# Dadant Deep Frames



## Jason (Nov 19, 2010)

Hello Everyone,

Does anyone know if a Dadant Deep frame (11 1/4" ?) has the clearance to be extracted in american extractors? (radial or tangental)

I was just curious after reading some Brother Adam material.

Thanks,

Jason


----------



## AR Beekeeper (Sep 25, 2008)

The 11 1/4 inch frame was not used for surplus honey, just for use in the brood chamber. The medium super frame was designed by Dadant for use on his hive for storage of surplus honey. I used the 11 1/4 in. brood chamber for about 15 years but I never tried to extract the honey from the brood chambers. The Dadant 6-12 Radial extractor I have will accept the frame with enough clearance to spin.


----------



## odfrank (May 13, 2002)

I have an old 20 frame Dadant radial that will take four very tight in a load. I have to extract a few dozen every year either because I draw them out on the honey low or I pull them from honey clogged brood chambers in February. I also have a 20 frame Maxant that does NOT fit them.

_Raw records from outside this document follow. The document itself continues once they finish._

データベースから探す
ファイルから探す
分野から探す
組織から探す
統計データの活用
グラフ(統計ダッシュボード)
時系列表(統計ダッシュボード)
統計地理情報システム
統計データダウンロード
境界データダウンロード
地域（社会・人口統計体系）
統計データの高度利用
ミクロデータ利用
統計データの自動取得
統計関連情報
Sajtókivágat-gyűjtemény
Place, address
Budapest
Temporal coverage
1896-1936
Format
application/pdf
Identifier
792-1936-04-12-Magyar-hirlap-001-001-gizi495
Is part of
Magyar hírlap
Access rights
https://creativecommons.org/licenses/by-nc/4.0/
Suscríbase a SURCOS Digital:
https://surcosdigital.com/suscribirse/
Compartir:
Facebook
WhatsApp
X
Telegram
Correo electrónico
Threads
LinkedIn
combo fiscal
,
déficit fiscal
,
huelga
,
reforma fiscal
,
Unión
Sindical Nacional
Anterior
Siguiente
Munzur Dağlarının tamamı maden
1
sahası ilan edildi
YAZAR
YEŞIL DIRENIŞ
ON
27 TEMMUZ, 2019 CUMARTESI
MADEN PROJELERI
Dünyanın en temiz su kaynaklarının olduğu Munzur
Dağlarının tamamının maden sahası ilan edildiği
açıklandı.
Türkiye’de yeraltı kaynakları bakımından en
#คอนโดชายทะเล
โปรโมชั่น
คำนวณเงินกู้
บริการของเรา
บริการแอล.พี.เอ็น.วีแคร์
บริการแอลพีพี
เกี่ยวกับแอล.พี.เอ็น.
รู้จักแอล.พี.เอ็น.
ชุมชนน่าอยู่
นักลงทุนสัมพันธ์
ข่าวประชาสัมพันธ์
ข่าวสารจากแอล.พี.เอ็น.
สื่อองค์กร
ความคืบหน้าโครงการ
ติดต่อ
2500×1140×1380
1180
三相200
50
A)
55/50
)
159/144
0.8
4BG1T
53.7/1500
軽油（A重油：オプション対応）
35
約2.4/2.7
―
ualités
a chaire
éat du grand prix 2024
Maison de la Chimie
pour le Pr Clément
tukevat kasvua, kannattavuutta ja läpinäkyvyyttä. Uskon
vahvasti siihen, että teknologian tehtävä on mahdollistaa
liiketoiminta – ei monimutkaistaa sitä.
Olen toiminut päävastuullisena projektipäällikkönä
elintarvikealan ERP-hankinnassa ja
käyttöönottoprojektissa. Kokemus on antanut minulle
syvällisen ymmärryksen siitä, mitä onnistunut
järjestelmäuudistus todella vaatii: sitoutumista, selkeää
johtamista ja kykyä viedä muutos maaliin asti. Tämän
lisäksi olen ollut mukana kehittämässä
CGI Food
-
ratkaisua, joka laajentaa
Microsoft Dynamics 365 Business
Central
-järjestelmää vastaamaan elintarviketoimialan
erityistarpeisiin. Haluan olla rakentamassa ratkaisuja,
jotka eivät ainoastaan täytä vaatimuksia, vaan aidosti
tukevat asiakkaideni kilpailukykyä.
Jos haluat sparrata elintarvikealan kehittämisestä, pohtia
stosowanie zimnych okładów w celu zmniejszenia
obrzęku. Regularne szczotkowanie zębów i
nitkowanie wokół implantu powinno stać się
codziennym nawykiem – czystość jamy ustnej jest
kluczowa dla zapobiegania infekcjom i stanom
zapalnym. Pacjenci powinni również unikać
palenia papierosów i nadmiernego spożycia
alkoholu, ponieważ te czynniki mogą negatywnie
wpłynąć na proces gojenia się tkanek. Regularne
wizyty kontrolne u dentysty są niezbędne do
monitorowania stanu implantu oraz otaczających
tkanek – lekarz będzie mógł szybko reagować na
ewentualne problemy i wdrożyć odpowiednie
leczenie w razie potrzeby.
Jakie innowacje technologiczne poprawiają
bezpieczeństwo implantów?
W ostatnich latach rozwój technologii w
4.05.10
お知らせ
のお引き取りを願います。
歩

"Historically in North America there were two large brood frame designs, the Dadant and the Langstroth Jumbo. There is no "Dadant Jumbo."

The standard Dadant brood frame (like the one used by Br. Adam) has the dimensions 17 5/8 * 11 1/4 inches. There are 11 of these in the Modified Dadant hive, and 12 in the Buckfast Dadant hive. The frames are spaced wider than Langstroth, on 1 1/2" centers (an important difference).

The Langstroth brood frame is 17 5/8 * 9 1/8 in. Normally used in an 8 or 10 frame configuration. (One of the reasons why the 10 fr. hive became popular is because the 8-fr. had a tendency to tip over.) Frame spacing is 1 3/8" center to center.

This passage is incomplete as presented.